De manière générale, tous les paradigmes que nous utilisons montrent que le lien forme grammaticale masculine = homme est toujours activé, de manière passive, c’est-à-dire de manière incontrôlable. Nous pouvons parfois activer le sens générique du masculin, avec beaucoup d’effort, sans toutefois réussir à inhiber son sens dit spécifique (masculin=hommes).

2/ Quels sont les moyens pour lutter contre cette vision genrée de la
société véhiculée par la langue française ?

Pour envisager les moyens de lutter contre cette vision genrée, il est important de bien comprendre les problèmes. Selon nous, il y a deux problèmes principaux. Premièrement, la simple existence d’une marque grammaticale de genre, binaire, nous pousse constamment à activer le genre (de manière binaire), même lorsque celui-ci n’est absolument pas pertinent (de fait, il l’est rarement). Il serait dès lors souhaitable d’avoir des termes sans genre grammatical, à l’instar du Finlandais. Deuxièmement, l’attribution d’une valeur générique au masculin, en plus de sa valeur dite spécifique, est extrêmement discutable. D’un point de vue psychologique, notre système cognitif doit constamment choisir entre deux sens pour résoudre une ambiguïté sémantique importante. Dès lors, si nous souhaitons parler de femmes ET d’hommes, il faut adopter des formules épicènes, neutralisées ou féminisées. Pour un guide relativement complet, je vous invite à consulter le site de l’Université de Lausanne Les mots de l’égalité (https://www.unil.ch).

3/ Est-ce que toutes les langues sont genrées de cette façon ?

Non, mais il existe tout de même environ 89 langues qui ont un genre grammatical dont le sens est directement lié aux femmes et aux hommes.

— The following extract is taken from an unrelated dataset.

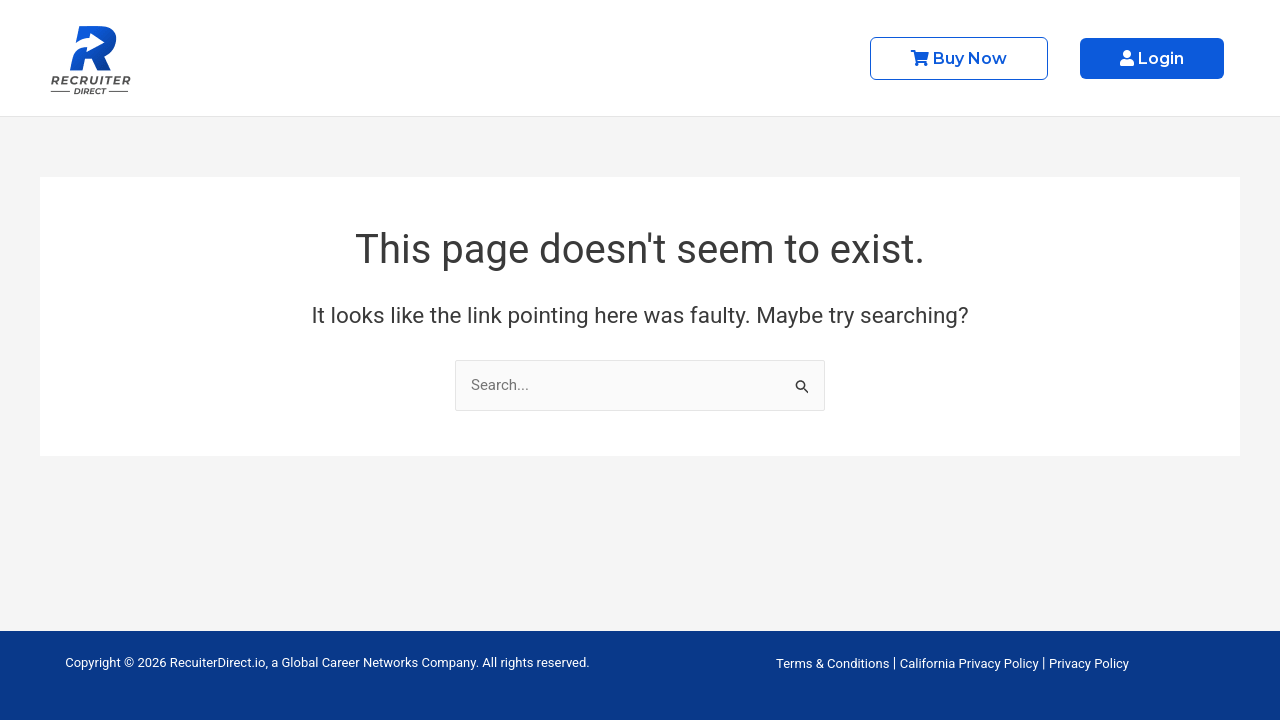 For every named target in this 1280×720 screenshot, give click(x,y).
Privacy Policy (1089, 663)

L’attribution d’un sens générique au masculin est courant dans ces langues, malheureusement. Nous étudions à l’heure actuelle les possibilités d’introduire des formes grammaticalement non marquées en Français, à l’instar de la Suède, qui, depuis 2012, a progressivement introduit le pronom personnel non marqué hen. Notez que pour des langues comme le Japonais, s’il n’existe pas de marque grammaticale de genre, il existe tout de même des formules différenciant le genre.